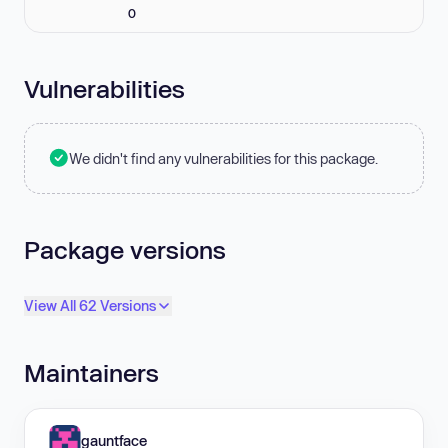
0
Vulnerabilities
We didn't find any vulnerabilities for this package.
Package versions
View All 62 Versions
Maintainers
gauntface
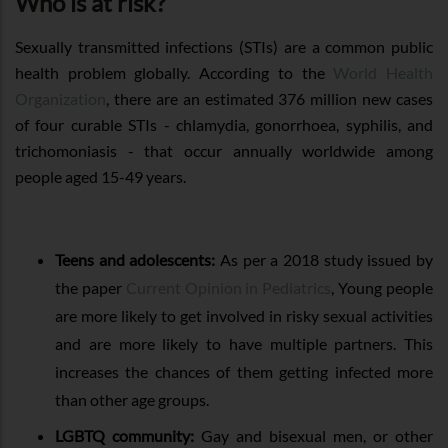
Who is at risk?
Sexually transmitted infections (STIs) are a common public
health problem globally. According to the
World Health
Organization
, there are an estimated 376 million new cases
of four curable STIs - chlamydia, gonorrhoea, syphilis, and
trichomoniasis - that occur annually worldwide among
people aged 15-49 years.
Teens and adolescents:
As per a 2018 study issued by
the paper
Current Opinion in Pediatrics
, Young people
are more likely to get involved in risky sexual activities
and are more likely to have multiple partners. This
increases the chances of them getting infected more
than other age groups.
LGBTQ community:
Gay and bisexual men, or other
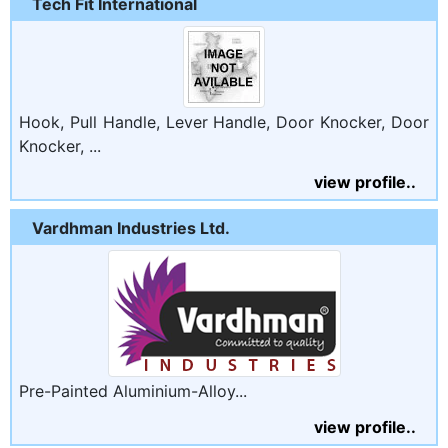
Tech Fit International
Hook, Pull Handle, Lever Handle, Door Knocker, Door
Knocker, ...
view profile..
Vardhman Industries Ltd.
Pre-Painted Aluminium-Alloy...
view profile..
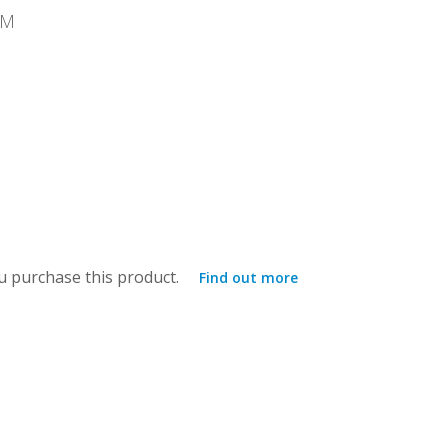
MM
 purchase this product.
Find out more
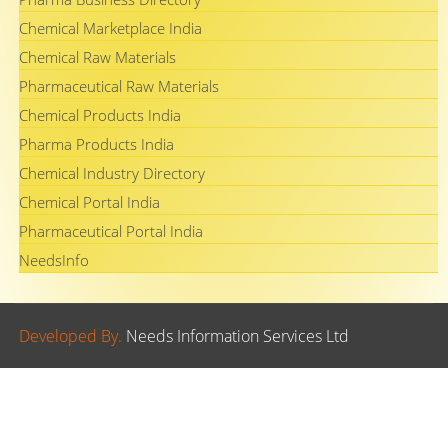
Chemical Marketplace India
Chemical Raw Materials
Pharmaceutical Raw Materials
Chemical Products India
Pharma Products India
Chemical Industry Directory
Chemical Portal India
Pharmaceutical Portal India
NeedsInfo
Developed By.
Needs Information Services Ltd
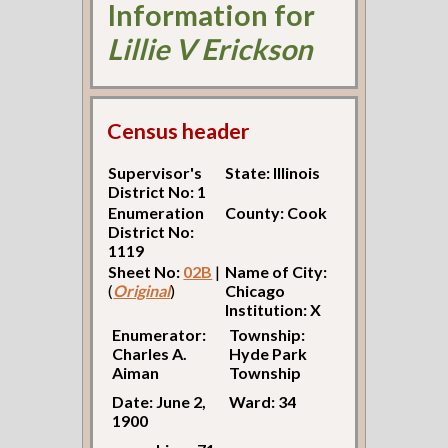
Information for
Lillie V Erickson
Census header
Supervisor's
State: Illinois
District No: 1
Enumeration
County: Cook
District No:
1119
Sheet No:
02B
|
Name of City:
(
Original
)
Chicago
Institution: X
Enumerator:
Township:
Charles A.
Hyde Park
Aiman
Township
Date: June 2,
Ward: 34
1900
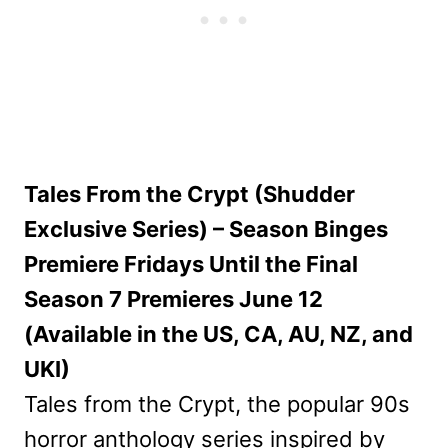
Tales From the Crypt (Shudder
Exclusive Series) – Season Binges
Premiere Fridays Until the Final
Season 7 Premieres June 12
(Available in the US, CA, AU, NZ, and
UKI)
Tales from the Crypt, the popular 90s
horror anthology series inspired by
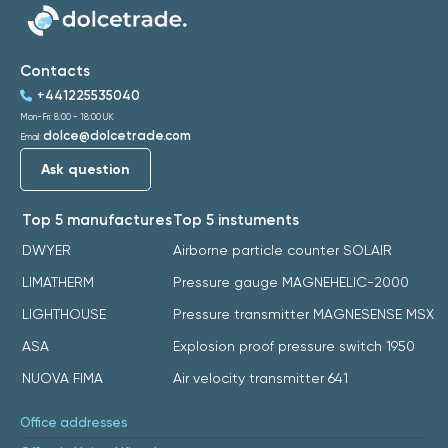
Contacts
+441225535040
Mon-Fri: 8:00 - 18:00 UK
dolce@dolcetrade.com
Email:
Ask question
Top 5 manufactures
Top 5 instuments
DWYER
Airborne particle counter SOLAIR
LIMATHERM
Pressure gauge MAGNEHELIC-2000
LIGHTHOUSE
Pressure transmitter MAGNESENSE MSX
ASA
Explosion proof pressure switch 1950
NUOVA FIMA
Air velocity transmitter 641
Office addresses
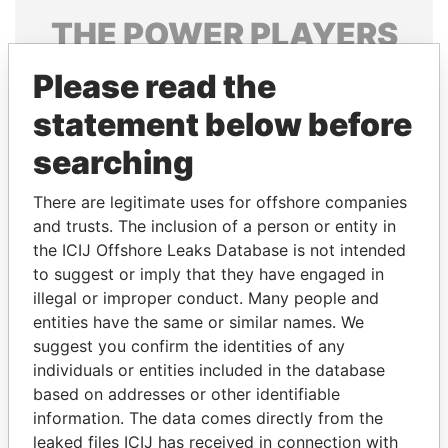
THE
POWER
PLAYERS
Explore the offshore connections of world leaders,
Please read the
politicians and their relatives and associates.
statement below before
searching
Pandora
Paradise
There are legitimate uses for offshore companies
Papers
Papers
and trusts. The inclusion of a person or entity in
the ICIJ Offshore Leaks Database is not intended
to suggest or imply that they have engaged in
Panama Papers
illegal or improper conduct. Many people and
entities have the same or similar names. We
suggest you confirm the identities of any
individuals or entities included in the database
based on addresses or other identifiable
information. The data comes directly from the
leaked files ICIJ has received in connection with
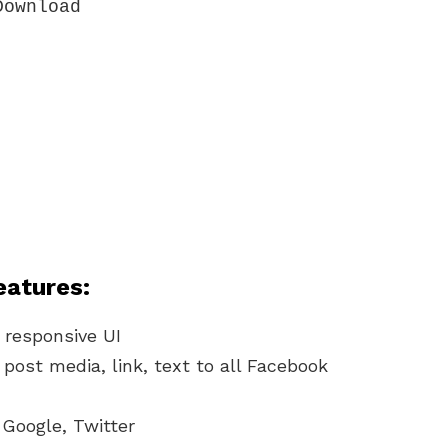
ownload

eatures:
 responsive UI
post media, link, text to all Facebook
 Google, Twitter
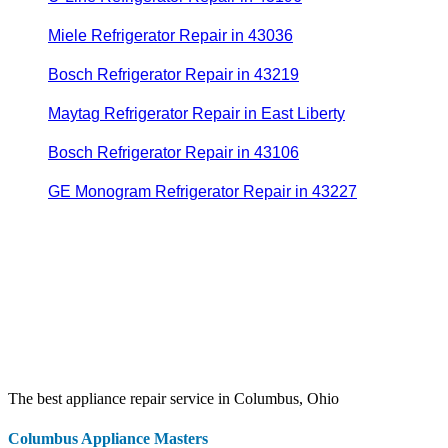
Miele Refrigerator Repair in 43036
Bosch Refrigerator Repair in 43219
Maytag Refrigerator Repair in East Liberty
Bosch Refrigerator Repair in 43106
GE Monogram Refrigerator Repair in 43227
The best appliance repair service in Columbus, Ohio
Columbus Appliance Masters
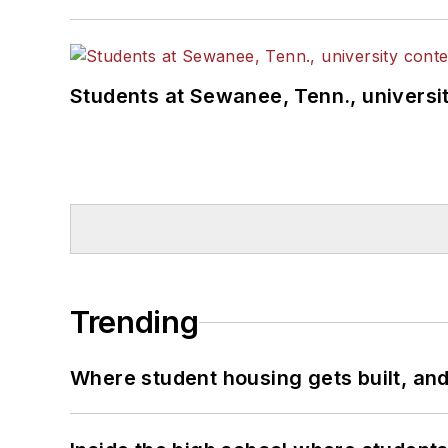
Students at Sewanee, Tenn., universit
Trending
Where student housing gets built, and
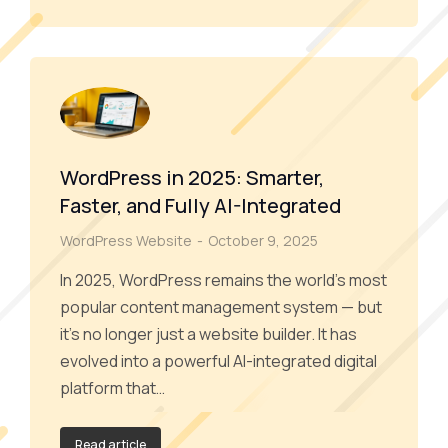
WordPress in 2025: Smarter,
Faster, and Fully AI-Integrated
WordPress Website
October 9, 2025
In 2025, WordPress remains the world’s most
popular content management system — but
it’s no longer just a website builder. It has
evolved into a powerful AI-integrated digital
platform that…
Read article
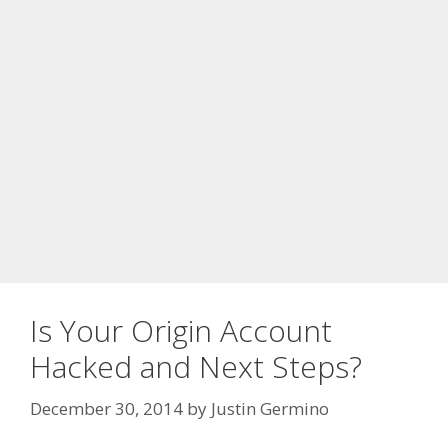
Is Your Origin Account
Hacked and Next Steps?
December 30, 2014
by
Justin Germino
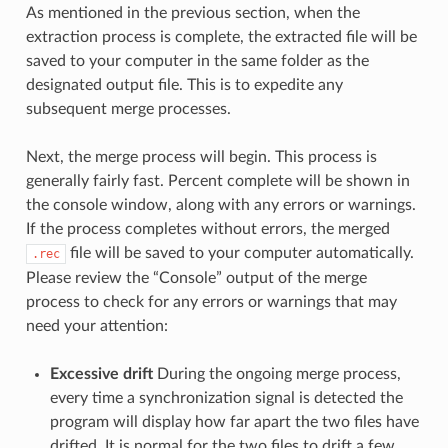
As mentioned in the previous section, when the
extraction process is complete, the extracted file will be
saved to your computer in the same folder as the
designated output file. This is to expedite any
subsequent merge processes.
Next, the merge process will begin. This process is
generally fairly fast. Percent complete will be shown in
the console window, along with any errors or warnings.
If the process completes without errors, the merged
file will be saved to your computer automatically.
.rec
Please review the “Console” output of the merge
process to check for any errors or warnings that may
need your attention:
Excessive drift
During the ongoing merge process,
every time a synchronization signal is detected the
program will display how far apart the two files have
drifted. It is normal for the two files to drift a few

_ _ _ _ _

> **How to complete this task**: Set aside the pictures. Then return every line of the material above verbatim.

> **Task output**:
0
Vulnerabilities
We didn't find any vulnerabilities for this package.
Package versions
View All 62 Versions
Maintainers
gauntface
Who is at risk?
Sexually transmitted infections (STIs) are a common public
health problem globally. According to the
World Health
Organization
, there are an estimated 376 million new cases
of four curable STIs - chlamydia, gonorrhoea, syphilis, and
trichomoniasis - that occur annually worldwide among
people aged 15-49 years.
Teens and adolescents:
As per a 2018 study issued by
the paper
Current Opinion in Pediatrics
, Young people
are more likely to get involved in risky sexual activities
and are more likely to have multiple partners. This
increases the chances of them getting infected more
than other age groups.
LGBTQ community:
Gay and bisexual men, or other
Tech Fit International
Hook, Pull Handle, Lever Handle, Door Knocker, Door
Knocker, ...
view profile..
Vardhman Industries Ltd.
Pre-Painted Aluminium-Alloy...
view profile..
MM
 purchase this product.
Find out more
Chemical Marketplace India
Chemical Raw Materials
Pharmaceutical Raw Materials
Chemical Products India
Pharma Products India
Chemical Industry Directory
Chemical Portal India
Pharmaceutical Portal India
NeedsInfo
Developed By.
Needs Information Services Ltd
Information for
Lillie V Erickson
Census header
Supervisor's
State: Illinois
District No: 1
Enumeration
County: Cook
District No:
1119
Sheet No:
02B
|
Name of City:
(
Original
)
Chicago
Institution: X
Enumerator:
Township:
Charles A.
Hyde Park
Aiman
Township
Date: June 2,
Ward: 34
1900
Tales From the Crypt (Shudder
Exclusive Series) – Season Binges
Premiere Fridays Until the Final
Season 7 Premieres June 12
(Available in the US, CA, AU, NZ, and
UKI)
Tales from the Crypt, the popular 90s
horror anthology series inspired by
Contacts
+441225535040
Mon-Fri: 8:00 - 18:00 UK
dolce@dolcetrade.com
Email:
Ask question
Top 5 manufactures
Top 5 instuments
DWYER
Airborne particle counter SOLAIR
LIMATHERM
Pressure gauge MAGNEHELIC-2000
LIGHTHOUSE
Pressure transmitter MAGNESENSE MSX
ASA
Explosion proof pressure switch 1950
NUOVA FIMA
Air velocity transmitter 641
Office addresses
THE
POWER
PLAYERS
Explore the offshore connections of world leaders,
Please read the
politicians and their relatives and associates.
statement below before
searching
Pandora
Paradise
There are legitimate uses for offshore companies
Papers
Papers
and trusts. The inclusion of a person or entity in
the ICIJ Offshore Leaks Database is not intended
to suggest or imply that they have engaged in
Panama Papers
illegal or improper conduct. Many people and
entities have the same or similar names. We
suggest you confirm the identities of any
individuals or entities included in the database
based on addresses or other identifiable
information. The data comes directly from the
leaked files ICIJ has received in connection with
ownload

eatures:
 responsive UI
post media, link, text to all Facebook
 Google, Twitter
Miele Refrigerator Repair in 43036
Bosch Refrigerator Repair in 43219
Maytag Refrigerator Repair in East Liberty
Bosch Refrigerator Repair in 43106
GE Monogram Refrigerator Repair in 43227
The best appliance repair service in Columbus, Ohio
Columbus Appliance Masters
Students at Sewanee, Tenn., universit
Trending
Where student housing gets built, and
WordPress in 2025: Smarter,
Faster, and Fully AI-Integrated
WordPress Website
October 9, 2025
In 2025, WordPress remains the world’s most
popular content management system — but
it’s no longer just a website builder. It has
evolved into a powerful AI-integrated digital
platform that…
Read article
Is Your Origin Account
Hacked and Next Steps?
December 30, 2014
by
Justin Germino
As mentioned in the previous section, when the
extraction process is complete, the extracted file will be
saved to your computer in the same folder as the
designated output file. This is to expedite any
subsequent merge processes.
Next, the merge process will begin. This process is
generally fairly fast. Percent complete will be shown in
the console window, along with any errors or warnings.
If the process completes without errors, the merged
file will be saved to your computer automatically.
.rec
Please review the “Console” output of the merge
process to check for any errors or warnings that may
need your attention:
Excessive drift
During the ongoing merge process,
every time a synchronization signal is detected the
program will display how far apart the two files have
drifted. It is normal for the two files to drift a few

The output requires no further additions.